Dataset entries:
*** Block opens ***

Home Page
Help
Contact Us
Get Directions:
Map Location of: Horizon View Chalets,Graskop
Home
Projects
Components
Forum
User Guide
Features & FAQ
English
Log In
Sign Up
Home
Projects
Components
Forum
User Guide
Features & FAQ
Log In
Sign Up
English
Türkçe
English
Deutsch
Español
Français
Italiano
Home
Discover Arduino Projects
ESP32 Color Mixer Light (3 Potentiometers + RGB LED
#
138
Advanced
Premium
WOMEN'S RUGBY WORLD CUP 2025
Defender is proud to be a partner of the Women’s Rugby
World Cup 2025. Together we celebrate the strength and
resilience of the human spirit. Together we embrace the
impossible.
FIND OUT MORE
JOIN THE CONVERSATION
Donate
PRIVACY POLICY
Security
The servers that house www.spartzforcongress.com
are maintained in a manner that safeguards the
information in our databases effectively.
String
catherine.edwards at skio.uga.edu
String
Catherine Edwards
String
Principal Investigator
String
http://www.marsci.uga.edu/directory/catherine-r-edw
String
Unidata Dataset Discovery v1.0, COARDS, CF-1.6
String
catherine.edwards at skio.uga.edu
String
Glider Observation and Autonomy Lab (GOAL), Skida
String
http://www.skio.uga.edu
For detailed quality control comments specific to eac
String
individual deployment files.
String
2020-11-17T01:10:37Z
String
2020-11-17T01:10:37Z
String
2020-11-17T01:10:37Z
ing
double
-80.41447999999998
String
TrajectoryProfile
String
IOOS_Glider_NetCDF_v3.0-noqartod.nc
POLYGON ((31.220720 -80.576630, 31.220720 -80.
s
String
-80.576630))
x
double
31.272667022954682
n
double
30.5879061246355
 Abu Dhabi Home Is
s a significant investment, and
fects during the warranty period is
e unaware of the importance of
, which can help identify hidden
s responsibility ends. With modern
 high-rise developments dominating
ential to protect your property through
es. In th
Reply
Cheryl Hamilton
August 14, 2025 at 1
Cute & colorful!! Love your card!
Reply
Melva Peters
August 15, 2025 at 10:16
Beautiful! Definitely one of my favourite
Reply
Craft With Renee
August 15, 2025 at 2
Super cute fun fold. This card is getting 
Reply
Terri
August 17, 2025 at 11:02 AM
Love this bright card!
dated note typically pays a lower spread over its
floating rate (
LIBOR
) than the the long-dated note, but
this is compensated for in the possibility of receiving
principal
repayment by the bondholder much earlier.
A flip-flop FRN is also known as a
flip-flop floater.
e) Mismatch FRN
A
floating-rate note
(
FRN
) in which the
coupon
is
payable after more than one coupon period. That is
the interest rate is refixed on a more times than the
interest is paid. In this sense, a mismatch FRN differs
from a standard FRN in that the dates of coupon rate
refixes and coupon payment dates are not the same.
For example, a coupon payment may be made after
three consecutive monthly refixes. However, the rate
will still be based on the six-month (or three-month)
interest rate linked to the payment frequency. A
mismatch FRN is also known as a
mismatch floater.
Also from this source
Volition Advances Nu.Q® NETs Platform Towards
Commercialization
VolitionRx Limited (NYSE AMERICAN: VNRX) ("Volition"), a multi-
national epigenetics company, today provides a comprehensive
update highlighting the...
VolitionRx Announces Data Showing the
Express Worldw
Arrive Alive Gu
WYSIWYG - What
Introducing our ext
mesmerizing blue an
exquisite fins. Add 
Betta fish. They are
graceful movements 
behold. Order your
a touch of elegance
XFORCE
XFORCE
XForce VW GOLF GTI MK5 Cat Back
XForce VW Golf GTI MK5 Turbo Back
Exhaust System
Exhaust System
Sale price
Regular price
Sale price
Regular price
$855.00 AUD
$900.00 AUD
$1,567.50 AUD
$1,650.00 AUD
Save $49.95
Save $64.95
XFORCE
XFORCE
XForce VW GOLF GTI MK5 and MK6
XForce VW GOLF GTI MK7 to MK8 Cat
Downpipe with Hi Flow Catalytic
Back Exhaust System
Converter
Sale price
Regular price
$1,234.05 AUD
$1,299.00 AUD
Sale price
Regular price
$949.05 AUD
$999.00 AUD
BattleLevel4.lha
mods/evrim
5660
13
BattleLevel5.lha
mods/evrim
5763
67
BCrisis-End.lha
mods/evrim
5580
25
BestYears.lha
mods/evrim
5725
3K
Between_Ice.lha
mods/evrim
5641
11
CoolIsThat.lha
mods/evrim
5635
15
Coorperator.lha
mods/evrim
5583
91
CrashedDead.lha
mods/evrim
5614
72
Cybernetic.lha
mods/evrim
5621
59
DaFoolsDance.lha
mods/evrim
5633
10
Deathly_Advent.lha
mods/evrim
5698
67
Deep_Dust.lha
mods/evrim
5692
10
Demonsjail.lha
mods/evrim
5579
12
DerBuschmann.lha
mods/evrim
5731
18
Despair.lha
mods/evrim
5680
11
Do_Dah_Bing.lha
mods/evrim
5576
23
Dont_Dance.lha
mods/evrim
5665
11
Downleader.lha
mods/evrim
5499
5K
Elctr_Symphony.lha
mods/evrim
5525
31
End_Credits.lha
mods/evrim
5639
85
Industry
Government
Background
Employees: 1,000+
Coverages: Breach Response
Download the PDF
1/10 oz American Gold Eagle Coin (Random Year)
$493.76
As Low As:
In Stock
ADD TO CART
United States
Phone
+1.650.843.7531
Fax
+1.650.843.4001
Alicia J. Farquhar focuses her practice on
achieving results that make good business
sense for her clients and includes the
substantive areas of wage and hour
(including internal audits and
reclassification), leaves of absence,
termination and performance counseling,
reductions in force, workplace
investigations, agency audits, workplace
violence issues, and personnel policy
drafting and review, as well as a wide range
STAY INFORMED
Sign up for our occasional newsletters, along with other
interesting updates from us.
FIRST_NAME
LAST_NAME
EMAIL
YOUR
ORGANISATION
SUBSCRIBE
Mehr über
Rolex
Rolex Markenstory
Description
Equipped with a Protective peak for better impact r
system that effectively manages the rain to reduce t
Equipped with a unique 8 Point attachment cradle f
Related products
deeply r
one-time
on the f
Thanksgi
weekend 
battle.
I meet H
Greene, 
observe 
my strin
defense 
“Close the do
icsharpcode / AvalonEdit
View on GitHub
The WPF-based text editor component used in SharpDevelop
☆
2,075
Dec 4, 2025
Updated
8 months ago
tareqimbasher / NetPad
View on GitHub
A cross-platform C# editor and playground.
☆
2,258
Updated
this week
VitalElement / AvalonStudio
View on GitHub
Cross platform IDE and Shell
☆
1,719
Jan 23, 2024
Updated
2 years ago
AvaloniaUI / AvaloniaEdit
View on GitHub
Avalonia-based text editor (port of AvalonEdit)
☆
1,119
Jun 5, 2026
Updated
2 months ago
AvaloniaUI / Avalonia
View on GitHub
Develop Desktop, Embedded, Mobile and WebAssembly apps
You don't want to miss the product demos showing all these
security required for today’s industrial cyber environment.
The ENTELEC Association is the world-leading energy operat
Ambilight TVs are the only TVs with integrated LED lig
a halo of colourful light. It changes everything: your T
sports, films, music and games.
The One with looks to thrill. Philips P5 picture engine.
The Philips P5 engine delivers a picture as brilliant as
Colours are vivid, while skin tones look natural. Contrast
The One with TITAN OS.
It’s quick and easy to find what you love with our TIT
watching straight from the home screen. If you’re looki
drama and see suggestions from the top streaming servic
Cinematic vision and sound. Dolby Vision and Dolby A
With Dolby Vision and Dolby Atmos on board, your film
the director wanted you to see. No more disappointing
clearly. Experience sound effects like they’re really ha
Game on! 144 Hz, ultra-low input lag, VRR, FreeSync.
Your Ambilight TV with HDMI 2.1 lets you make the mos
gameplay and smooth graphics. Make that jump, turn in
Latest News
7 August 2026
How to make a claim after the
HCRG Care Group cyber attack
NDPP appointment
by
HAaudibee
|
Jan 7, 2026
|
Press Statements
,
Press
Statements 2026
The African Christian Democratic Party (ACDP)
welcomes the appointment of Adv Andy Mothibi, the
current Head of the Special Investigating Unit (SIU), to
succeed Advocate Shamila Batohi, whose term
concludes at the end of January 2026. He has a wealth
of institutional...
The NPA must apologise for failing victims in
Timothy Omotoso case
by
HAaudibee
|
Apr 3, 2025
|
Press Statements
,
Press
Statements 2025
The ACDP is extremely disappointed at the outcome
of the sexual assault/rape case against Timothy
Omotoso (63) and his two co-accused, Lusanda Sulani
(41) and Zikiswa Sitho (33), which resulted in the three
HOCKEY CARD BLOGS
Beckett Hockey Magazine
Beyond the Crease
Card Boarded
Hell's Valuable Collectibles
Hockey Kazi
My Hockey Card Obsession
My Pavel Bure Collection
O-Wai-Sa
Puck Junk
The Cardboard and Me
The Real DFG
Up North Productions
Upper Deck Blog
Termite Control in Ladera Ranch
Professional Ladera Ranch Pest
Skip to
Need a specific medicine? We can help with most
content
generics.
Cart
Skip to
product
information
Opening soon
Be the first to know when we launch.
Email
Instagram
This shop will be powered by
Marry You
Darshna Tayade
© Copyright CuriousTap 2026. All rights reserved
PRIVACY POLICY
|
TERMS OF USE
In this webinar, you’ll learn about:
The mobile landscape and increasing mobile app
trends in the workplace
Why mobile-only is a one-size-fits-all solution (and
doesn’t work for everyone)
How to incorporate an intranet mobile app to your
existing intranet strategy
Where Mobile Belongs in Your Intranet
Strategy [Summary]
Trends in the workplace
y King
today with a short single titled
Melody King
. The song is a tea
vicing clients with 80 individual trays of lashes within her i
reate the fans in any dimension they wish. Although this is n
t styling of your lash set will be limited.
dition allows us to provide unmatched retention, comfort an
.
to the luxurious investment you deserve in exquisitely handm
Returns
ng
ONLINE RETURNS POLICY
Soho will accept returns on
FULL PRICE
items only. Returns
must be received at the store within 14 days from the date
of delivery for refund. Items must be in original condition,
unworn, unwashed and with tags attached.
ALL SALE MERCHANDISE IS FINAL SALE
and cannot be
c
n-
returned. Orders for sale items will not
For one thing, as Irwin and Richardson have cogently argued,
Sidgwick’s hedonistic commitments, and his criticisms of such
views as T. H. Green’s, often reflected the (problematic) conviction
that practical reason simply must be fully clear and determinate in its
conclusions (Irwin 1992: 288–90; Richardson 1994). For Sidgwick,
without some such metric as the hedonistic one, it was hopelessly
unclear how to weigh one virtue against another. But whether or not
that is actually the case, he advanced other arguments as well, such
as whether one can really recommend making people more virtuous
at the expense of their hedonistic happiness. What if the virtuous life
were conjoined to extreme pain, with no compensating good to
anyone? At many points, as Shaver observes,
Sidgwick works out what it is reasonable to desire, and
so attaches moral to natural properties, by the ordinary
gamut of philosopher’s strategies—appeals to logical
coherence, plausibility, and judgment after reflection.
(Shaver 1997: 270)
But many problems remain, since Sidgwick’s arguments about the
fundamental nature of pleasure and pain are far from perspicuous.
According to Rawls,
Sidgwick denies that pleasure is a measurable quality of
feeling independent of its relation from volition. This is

*** Block closes ***

- Directions for this task: Gather each line of the records holding the string "Together".

- Task solution:
World Cup 2025. Together we celebrate the strength and
resilience of the human spirit. Together we embrace the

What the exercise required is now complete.